Raise your hand if you have ever thought to yourself, or said out loud to someone else: “I just need to get through this next few weeks, and then things will calm down and I’ll get on top of it all.” Or maybe your version is something more along the lines of “this phase of my career (pre-tenure; young children; new leadership role) is intense, but once I get through the transition, it will be smooth sailing.”

And keep your hand up if you never feel like you get through whatever difficult moment or transition you’re in and you find yourself feeling like there is always a pending tsunami of something heading right for you.

You likely don’t need me to break it to you, but the constant interruptions, intensifications, course corrections, and obstacles are simply life happening. When we plan to buckle down and work ourselves to exhaustion now, in order to buy peace and tranquillity later, we are simply setting ourselves up for constant disappointment.

As part of my current journey towards MCC certification (Master Certified Coach) with the International Coaching Federation, I’m working through a series of books on ontological coaching and one of the key concepts this model works with is that of the “breakdown.” This isn’t the sobbing in the corner breakdown, although it could include that, as well, but rather the daily breakdowns in the flow of what we think of as the natural, expected course of things. Whether good or bad, the disruptions, disappointments, zigs and zags in life that require us to pivot.

Our job as humans on the path to becoming the best versions of ourselves is not to plan such as to avoid these breakdowns, but to handle them as they occur without being completely thrown off of our path.

In sessions with my clients, this looks like having a solid self-concept, anchored in their values and their vision of the impact they want to have in their world.
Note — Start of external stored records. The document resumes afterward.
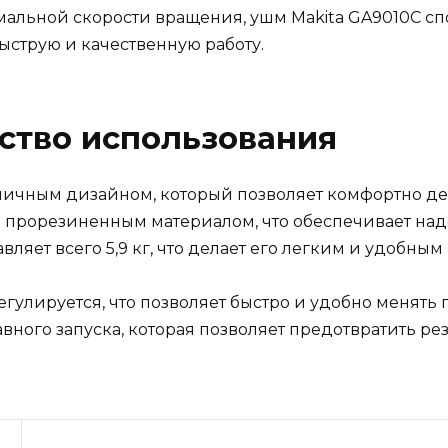
альной скорости вращения, ушм Makita GA9010C сп
ыструю и качественную работу.
ство использования
мичным дизайном, который позволяет комфортно дер
а прорезиненным материалом, что обеспечивает на
вляет всего 5,9 кг, что делает его легким и удобным
гулируется, что позволяет быстро и удобно менять 
вного запуска, которая позволяет предотвратить ре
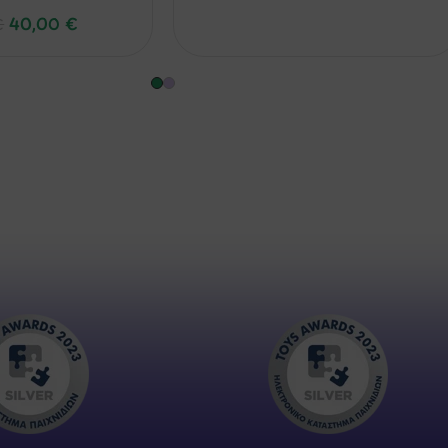
40,00
€
€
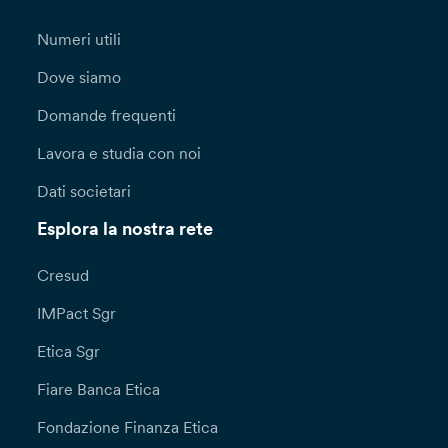
Numeri utili
Dove siamo
Domande frequenti
Lavora e studia con noi
Dati societari
Esplora la nostra rete
Cresud
IMPact Sgr
Etica Sgr
Fiare Banca Etica
Fondazione Finanza Etica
It looks like developing and tuning into their emotional self-awareness and agility, so that they can work with their responses, instead of being hijacked by emotional tumult. It looks like not making deals with themselves about what life or work will be like later, but creating a sense of being anchored in the present.

So, if you keep waiting for things to calm down, or to get over the hump, ask yourself what internal narrative you’re working with and how shifting the story about how you live and work can help you be present and anchored today, rather than waiting for a perfect future.